Among the records that follow, set down only the lines from the one containing "Scandium mungsuh Yttrium" to the one containing "If this passes", both included, exactly.

─── Data for this task ───

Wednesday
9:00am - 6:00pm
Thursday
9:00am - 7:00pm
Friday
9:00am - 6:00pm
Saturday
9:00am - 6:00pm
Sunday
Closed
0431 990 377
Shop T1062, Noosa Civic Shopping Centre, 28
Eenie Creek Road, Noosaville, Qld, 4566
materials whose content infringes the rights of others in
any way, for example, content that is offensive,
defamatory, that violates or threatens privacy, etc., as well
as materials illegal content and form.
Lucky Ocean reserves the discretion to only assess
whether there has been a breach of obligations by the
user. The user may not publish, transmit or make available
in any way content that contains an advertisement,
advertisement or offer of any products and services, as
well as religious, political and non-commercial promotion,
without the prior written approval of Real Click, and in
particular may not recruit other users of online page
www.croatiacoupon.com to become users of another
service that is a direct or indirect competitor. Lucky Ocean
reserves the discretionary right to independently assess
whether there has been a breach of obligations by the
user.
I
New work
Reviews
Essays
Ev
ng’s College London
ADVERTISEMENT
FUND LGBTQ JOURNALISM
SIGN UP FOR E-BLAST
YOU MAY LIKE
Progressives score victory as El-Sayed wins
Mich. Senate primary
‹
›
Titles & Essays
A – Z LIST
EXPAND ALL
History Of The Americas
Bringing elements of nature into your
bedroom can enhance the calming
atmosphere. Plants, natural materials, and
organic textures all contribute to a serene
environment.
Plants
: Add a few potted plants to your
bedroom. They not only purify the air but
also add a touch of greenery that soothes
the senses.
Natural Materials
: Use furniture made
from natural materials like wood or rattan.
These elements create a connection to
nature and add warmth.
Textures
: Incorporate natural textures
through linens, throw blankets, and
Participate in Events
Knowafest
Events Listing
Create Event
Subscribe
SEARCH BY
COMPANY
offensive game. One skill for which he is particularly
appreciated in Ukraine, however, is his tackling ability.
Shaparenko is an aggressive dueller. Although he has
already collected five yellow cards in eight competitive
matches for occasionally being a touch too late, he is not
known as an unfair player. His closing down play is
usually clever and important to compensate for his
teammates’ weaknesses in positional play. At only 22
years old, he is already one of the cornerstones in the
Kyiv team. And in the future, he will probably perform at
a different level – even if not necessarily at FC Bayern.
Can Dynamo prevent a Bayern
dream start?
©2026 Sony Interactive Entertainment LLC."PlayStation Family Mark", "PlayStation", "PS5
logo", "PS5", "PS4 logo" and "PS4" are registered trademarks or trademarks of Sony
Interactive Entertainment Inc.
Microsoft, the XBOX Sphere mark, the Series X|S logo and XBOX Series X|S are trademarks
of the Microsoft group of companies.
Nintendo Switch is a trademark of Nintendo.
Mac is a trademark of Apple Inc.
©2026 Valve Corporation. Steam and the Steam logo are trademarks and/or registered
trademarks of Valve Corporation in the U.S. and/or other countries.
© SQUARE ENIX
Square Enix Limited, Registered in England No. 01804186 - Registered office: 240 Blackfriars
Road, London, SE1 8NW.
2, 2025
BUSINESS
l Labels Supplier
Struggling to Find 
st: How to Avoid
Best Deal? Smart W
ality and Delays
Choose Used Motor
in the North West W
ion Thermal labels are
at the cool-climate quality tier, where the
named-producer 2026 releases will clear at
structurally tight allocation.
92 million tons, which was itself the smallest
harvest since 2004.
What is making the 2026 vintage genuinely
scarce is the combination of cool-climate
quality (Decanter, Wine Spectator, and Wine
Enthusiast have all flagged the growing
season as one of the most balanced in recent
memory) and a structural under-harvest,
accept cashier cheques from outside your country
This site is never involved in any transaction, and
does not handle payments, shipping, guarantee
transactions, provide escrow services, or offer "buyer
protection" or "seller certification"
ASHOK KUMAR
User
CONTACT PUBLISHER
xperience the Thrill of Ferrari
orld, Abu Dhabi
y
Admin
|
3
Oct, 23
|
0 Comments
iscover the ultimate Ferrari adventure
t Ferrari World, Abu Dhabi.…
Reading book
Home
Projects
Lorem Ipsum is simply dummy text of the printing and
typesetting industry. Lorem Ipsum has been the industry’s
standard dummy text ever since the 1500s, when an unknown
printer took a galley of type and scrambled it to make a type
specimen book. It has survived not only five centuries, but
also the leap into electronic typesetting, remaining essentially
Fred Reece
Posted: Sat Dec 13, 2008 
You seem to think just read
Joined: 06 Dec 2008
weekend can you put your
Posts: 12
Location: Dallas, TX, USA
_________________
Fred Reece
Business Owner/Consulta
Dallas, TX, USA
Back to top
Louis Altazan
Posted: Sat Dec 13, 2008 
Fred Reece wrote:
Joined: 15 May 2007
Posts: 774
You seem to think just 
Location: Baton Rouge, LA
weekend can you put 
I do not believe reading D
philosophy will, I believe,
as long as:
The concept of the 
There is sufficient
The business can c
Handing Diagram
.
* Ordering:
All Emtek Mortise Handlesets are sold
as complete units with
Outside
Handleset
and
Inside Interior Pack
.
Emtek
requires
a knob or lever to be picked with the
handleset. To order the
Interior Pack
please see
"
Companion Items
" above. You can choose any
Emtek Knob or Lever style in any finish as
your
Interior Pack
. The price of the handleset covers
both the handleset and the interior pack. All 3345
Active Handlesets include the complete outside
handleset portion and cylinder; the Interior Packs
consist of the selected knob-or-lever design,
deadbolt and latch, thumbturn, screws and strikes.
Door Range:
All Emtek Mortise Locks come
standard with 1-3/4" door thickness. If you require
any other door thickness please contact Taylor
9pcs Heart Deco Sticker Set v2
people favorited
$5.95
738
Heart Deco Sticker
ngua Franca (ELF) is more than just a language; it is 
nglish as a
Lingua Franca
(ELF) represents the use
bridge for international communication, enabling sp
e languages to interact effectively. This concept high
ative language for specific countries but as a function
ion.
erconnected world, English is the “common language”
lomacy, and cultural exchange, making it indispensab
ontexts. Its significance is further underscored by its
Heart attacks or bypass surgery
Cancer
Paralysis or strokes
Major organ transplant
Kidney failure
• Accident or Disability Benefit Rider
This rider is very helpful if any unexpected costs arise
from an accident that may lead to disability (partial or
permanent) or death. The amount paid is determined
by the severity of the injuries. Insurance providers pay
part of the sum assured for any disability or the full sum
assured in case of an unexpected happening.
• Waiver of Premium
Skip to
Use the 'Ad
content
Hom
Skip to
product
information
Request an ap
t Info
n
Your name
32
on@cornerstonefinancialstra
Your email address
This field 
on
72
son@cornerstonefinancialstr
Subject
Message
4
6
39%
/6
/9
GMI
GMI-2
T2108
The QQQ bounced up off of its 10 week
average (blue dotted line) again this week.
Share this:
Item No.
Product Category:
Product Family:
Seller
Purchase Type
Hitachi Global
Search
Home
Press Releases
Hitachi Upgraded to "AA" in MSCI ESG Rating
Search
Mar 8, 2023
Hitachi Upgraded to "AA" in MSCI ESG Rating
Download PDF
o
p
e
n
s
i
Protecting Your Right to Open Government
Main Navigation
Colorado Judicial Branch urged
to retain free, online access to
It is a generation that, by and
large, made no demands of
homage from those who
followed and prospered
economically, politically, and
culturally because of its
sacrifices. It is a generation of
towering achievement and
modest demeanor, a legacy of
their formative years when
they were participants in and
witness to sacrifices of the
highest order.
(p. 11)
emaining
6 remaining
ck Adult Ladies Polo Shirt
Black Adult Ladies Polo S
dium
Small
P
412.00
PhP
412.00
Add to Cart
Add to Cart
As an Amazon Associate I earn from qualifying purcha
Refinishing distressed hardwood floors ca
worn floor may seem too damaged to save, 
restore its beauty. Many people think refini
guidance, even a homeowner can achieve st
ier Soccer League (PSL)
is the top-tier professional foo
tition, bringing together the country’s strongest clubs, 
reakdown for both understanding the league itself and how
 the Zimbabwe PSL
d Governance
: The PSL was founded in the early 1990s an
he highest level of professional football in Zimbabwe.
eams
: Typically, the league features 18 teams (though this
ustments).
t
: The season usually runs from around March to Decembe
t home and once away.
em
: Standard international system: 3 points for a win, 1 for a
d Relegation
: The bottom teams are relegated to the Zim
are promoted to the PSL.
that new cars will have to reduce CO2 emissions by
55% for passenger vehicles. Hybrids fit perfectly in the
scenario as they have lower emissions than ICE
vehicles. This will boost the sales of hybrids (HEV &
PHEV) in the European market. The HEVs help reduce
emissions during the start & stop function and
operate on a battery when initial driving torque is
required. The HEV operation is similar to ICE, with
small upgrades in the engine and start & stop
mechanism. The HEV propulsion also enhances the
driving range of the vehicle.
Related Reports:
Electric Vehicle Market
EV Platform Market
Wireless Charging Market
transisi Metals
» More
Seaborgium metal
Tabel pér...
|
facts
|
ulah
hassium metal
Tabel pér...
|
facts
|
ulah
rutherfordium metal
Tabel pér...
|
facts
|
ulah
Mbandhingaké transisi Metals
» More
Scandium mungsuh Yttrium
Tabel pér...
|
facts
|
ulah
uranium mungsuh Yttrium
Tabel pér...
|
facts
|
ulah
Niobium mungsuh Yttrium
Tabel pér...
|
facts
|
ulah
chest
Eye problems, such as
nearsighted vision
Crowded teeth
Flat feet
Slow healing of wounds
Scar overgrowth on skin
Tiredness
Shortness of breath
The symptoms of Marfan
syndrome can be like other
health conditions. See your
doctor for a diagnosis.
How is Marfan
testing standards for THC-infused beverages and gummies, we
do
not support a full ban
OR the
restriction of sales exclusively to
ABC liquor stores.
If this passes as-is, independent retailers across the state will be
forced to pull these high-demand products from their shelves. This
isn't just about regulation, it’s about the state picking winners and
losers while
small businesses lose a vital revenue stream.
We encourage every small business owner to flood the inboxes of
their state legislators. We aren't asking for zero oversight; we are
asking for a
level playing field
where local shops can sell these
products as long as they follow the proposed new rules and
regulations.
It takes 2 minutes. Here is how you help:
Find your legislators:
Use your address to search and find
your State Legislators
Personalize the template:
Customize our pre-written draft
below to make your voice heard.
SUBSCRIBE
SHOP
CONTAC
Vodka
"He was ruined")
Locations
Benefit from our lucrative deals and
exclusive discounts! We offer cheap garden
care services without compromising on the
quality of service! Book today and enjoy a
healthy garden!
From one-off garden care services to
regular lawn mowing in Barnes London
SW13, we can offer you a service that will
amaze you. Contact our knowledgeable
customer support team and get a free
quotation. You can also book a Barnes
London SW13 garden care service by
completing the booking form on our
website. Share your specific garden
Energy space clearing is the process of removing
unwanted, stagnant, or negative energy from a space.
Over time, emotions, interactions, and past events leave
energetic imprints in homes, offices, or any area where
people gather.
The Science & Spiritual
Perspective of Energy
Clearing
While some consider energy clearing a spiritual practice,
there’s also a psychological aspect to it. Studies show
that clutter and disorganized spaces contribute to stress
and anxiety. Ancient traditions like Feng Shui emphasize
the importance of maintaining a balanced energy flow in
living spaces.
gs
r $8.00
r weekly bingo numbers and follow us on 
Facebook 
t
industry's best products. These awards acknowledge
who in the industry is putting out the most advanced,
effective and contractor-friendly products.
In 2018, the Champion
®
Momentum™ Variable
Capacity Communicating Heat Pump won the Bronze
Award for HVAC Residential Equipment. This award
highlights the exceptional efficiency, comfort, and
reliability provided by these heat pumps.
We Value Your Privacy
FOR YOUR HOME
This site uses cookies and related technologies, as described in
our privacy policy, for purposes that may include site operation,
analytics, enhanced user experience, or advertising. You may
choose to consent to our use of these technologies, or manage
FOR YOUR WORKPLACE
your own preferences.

───

_Reply to the exercise_:
Scandium mungsuh Yttrium
Tabel pér...
|
facts
|
ulah
uranium mungsuh Yttrium
Tabel pér...
|
facts
|
ulah
Niobium mungsuh Yttrium
Tabel pér...
|
facts
|
ulah
chest
Eye problems, such as
nearsighted vision
Crowded teeth
Flat feet
Slow healing of wounds
Scar overgrowth on skin
Tiredness
Shortness of breath
The symptoms of Marfan
syndrome can be like other
health conditions. See your
doctor for a diagnosis.
How is Marfan
testing standards for THC-infused beverages and gummies, we
do
not support a full ban
OR the
restriction of sales exclusively to
ABC liquor stores.
If this passes as-is, independent retailers across the state will be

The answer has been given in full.